I reached between us and unbuttoned her jeans. I pulled them down just a bit and ran my fingers across the top of her underwear.

Her breath hitched, and she wiggled underneath me. “Take them off.”

I stood at the foot of the bed and slowly pulled her jeans and underwear down her legs. I couldn’t help but stare at her naked form on the bed. She was beautiful.

I pulled my jeans and boxers off before getting back onto the bed. I started kissing her ankle, working my way up her leg with light kisses. When I reached her knee, I pushed her legs apart. The scars were faint from where Ally had cut her, but I could see them. I kissed my way up first one scar and then the other.

“Does it bother you?” she asked as she stared down at me.

I shook my head. “Not at all.”

“I just wish they would go away. I don’t want you to have to look at them.”

“Emma, they don’t matter to me.” I eased up her body to where the thin scars went across her stomach. I kissed them, too. “You’re the only thing that matters to me.”

“Thank you,” she whispered as tears filled her eyes.

We didn’t speak after that. My lips moved against her skin as I kissed back down her body. I ran my fingers across her hips, slowly making my way down. She gasped as I ran my finger between her folds, stopping on that one spot that drove her crazy. I stroked her clit slowly, building her up, as I kissed my way back up to her breasts. I sucked on one before biting down gently. I started rubbing circles around her clit as she moaned and raised her hips up against me. I released her nipple and bit down on my lip as I tried to stay in control. I was hanging on by a thread and touching her naked body wasn’t helping. I pulled my hand away, and she cried out in displeasure.

“Don’t stop!”

“I’m not.” My voice was gruff as I pushed her body down onto the bed and positioned myself over her.

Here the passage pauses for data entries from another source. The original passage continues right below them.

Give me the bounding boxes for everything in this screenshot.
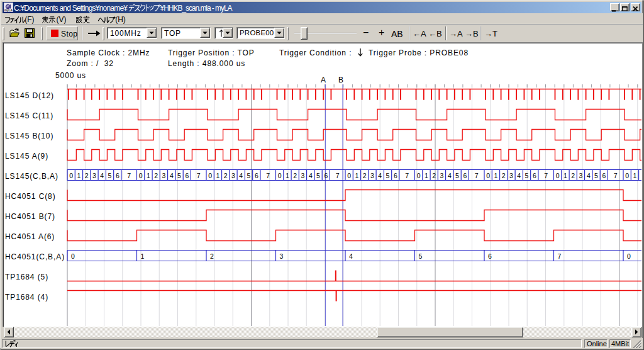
svg-text:2: 2	[293, 172, 297, 179]
svg-text:0: 0	[556, 172, 560, 179]
svg-text:5: 5	[455, 172, 459, 179]
svg-text:5: 5	[108, 172, 112, 179]
svg-text:1: 1	[141, 252, 145, 260]
svg-text:4: 4	[239, 172, 243, 179]
svg-text:2: 2	[224, 172, 228, 179]
svg-text:6: 6	[488, 252, 492, 260]
svg-text:7: 7	[544, 172, 548, 179]
svg-text:7: 7	[336, 172, 340, 179]
svg-text:4: 4	[100, 172, 104, 179]
svg-text:5: 5	[247, 172, 251, 179]
svg-text:0: 0	[486, 172, 490, 179]
svg-text:4: 4	[309, 172, 313, 179]
svg-text:7: 7	[127, 172, 131, 179]
svg-text:7: 7	[614, 172, 618, 179]
svg-text:3: 3	[231, 172, 235, 179]
svg-text:7: 7	[558, 252, 562, 260]
svg-text:5: 5	[386, 172, 390, 179]
svg-text:2: 2	[571, 172, 575, 179]
svg-text:2: 2	[363, 172, 367, 179]
svg-text:0: 0	[69, 172, 73, 179]
svg-text:5: 5	[419, 252, 423, 260]
svg-text:4: 4	[349, 252, 353, 260]
svg-text:2: 2	[432, 172, 436, 179]
svg-text:1: 1	[355, 172, 358, 179]
svg-text:4: 4	[378, 172, 382, 179]
svg-text:6: 6	[185, 172, 189, 179]
svg-text:1: 1	[425, 172, 428, 179]
svg-text:0: 0	[71, 252, 75, 260]
svg-text:6: 6	[116, 172, 119, 179]
svg-text:0: 0	[625, 172, 629, 179]
svg-text:5: 5	[316, 172, 320, 179]
svg-text:6: 6	[463, 172, 467, 179]
svg-text:3: 3	[301, 172, 305, 179]
svg-text:7: 7	[197, 172, 201, 179]
svg-text:6: 6	[255, 172, 258, 179]
svg-text:0: 0	[208, 172, 212, 179]
svg-text:3: 3	[92, 172, 96, 179]
svg-text:4: 4	[170, 172, 174, 179]
svg-text:0: 0	[278, 172, 282, 179]
svg-text:4: 4	[448, 172, 452, 179]
svg-text:3: 3	[579, 172, 583, 179]
svg-text:0: 0	[627, 252, 631, 260]
svg-text:3: 3	[162, 172, 166, 179]
svg-text:1: 1	[286, 172, 289, 179]
svg-text:1: 1	[77, 172, 80, 179]
svg-text:6: 6	[394, 172, 397, 179]
svg-text:3: 3	[509, 172, 513, 179]
svg-text:4: 4	[517, 172, 521, 179]
svg-text:5: 5	[177, 172, 181, 179]
svg-text:6: 6	[324, 172, 328, 179]
svg-text:6: 6	[602, 172, 606, 179]
svg-text:7: 7	[405, 172, 409, 179]
svg-text:3: 3	[280, 252, 284, 260]
svg-text:0: 0	[139, 172, 143, 179]
svg-text:1: 1	[216, 172, 219, 179]
svg-text:5: 5	[594, 172, 598, 179]
svg-text:2: 2	[502, 172, 506, 179]
svg-text:1: 1	[494, 172, 497, 179]
svg-text:1: 1	[564, 172, 567, 179]
svg-text:0: 0	[347, 172, 351, 179]
svg-text:2: 2	[85, 172, 89, 179]
svg-text:2: 2	[154, 172, 158, 179]
svg-text:0: 0	[417, 172, 421, 179]
svg-text:1: 1	[147, 172, 150, 179]
svg-text:2: 2	[210, 252, 214, 260]
svg-text:5: 5	[525, 172, 529, 179]
svg-text:3: 3	[440, 172, 444, 179]
svg-text:1: 1	[633, 172, 636, 179]
svg-text:7: 7	[266, 172, 270, 179]
svg-text:4: 4	[587, 172, 591, 179]
svg-text:7: 7	[475, 172, 479, 179]
svg-text:6: 6	[533, 172, 536, 179]
svg-text:3: 3	[370, 172, 374, 179]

I couldn’t wait anymore. I had to have her. I slid into her slowly, afraid that I would come before we even started. Every part of my body demanded that I take her hard and fast. We hadn’t been together in months, and she was tight. I moaned as I filled her completely. Nothing in the world could compare to this.

“I love you, Emma.”

“I love you, too.”

I pulled out and pushed back inside, going slow to make sure that I didn’t hurt her. I wanted everything about this to be perfect for her. She wrapped her legs around my hips, pulling me deeper inside her. I groaned as my thrusts became harder. I couldn’t contain myself any longer. The need to be with her took complete control of me, and I let go.

“I’ll never leave you. I swear it,” I said as I continued to pound into her.

She moaned in response and squeezed her legs tighter around me. My thrusts became erratic as I tried to keep myself from coming. I wouldn’t come until she did. I leaned down and sucked her nipple into my mouth. She cried out, and I felt her body tense as she came. I continued to suck and thrust my hips, prolonging her orgasm as long as possible.